Microsoft is releasing "Edge for Android" and it uses Chromium. That is bad for the Web.
It's bad because engine diversity is really essential for the open Web. Having some users, even a relatively small number, using the Edge engine on Android would have been a good step. Going with Chromium increases Web developer expectations that all browsers on Android are — or even should be — Chromium. The less thoughtful sort of developer (i.e., pretty much everyone) will say "Microsoft takes this path, so why doesn't Mozilla too, so we can have the instant gratification of compatibility thanks to a single engine?" The slow accumulation of unfixable bugs due to de facto standardization will not register until the platform has thoroughly rotted; the only escape being alternative single-vendor platforms where developers are even more beholden to the vendor.

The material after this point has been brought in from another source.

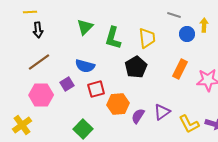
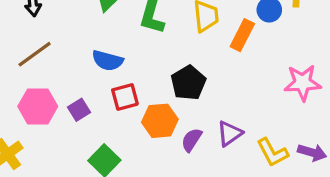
black pentagon: (136, 67) -> (188, 83), moved
orange rectangle: (180, 69) -> (242, 35), moved
purple square: (67, 84) -> (79, 110), moved

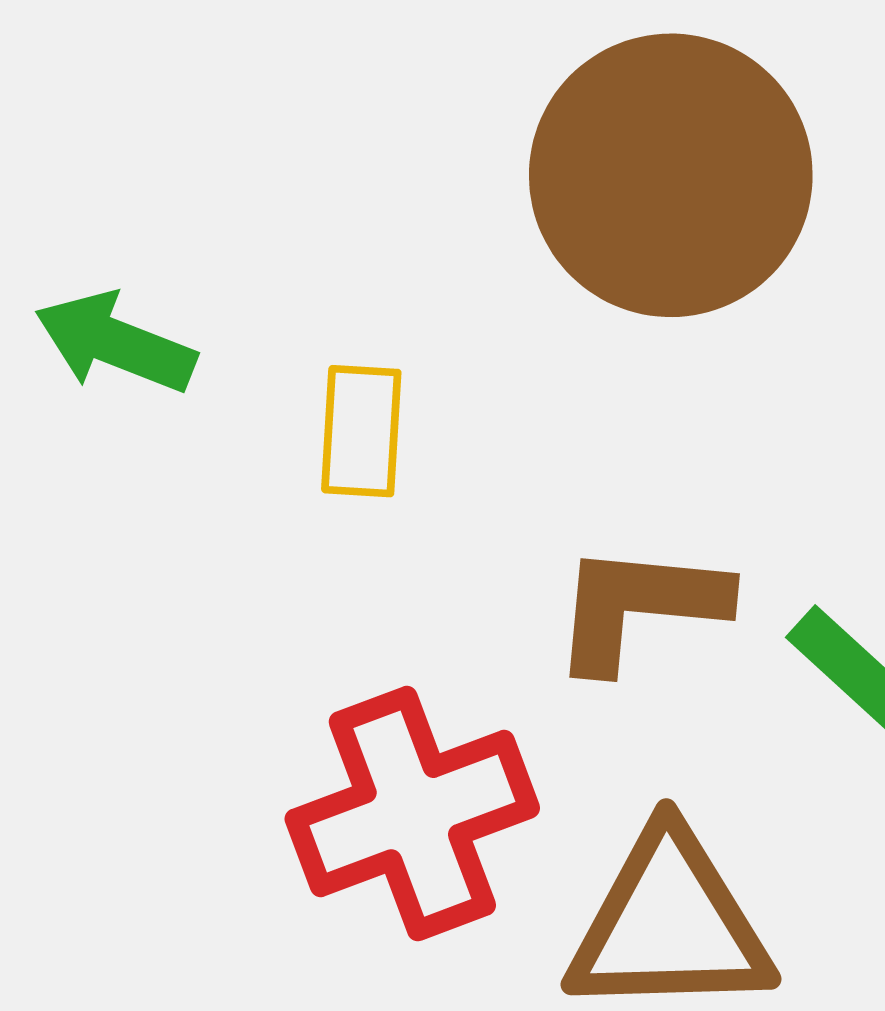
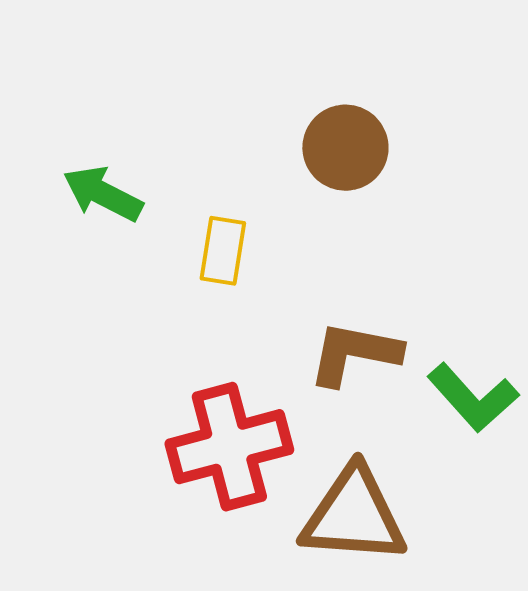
brown circle: (671, 175) -> (345, 148), moved, size x0.6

Sure, it would have been quite a lot of work to port Edge to Android, but Microsoft has the resources, and porting a browser engine isn't a research problem. If Microsoft would rather save resources than promote their own browser engine, perhaps they'll be switching to Chromium on Windows next. Of course that would be even worse for the Web, but it's not hard to believe Microsoft has stopped caring about that, to the extent they ever did.
(Of course Edge uses Webkit on iOS, and that's also bad, but it's Apple's ongoing decision to force browsers to use the least secure engine, so nothing new there.)